Collected data
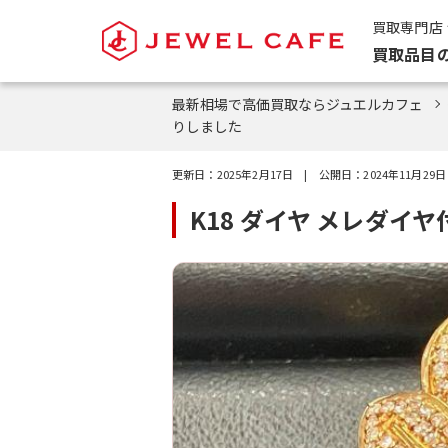
買取専門店
買取品目
最新相場で高価買取ならジュエルカフェ
りしました
更新日：
2025年2月17日
| 公開日：
2024年11月29日
K18 ダイヤ メレダ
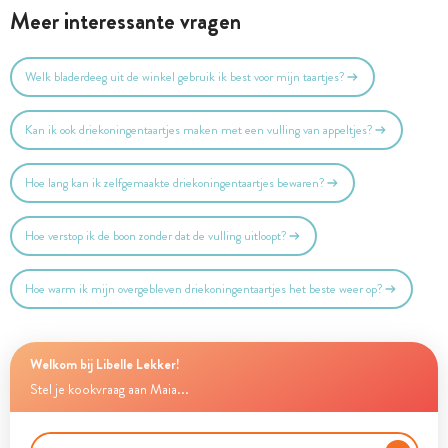
Meer interessante vragen
Welk bladerdeeg uit de winkel gebruik ik best voor mijn taartjes?
Kan ik ook driekoningentaartjes maken met een vulling van appeltjes?
Hoe lang kan ik zelfgemaakte driekoningentaartjes bewaren?
Hoe verstop ik de boon zonder dat de vulling uitloopt?
Hoe warm ik mijn overgebleven driekoningentaartjes het beste weer op?
Welkom bij Libelle Lekker!
Stel je kookvraag aan Maia...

- _The task_
Take every line above that includes the string "driekoningentaartjes" and return it.

- _Written reply_
Kan ik ook driekoningentaartjes maken met een vulling van appeltjes?
Hoe lang kan ik zelfgemaakte driekoningentaartjes bewaren?
Hoe warm ik mijn overgebleven driekoningentaartjes het beste weer op?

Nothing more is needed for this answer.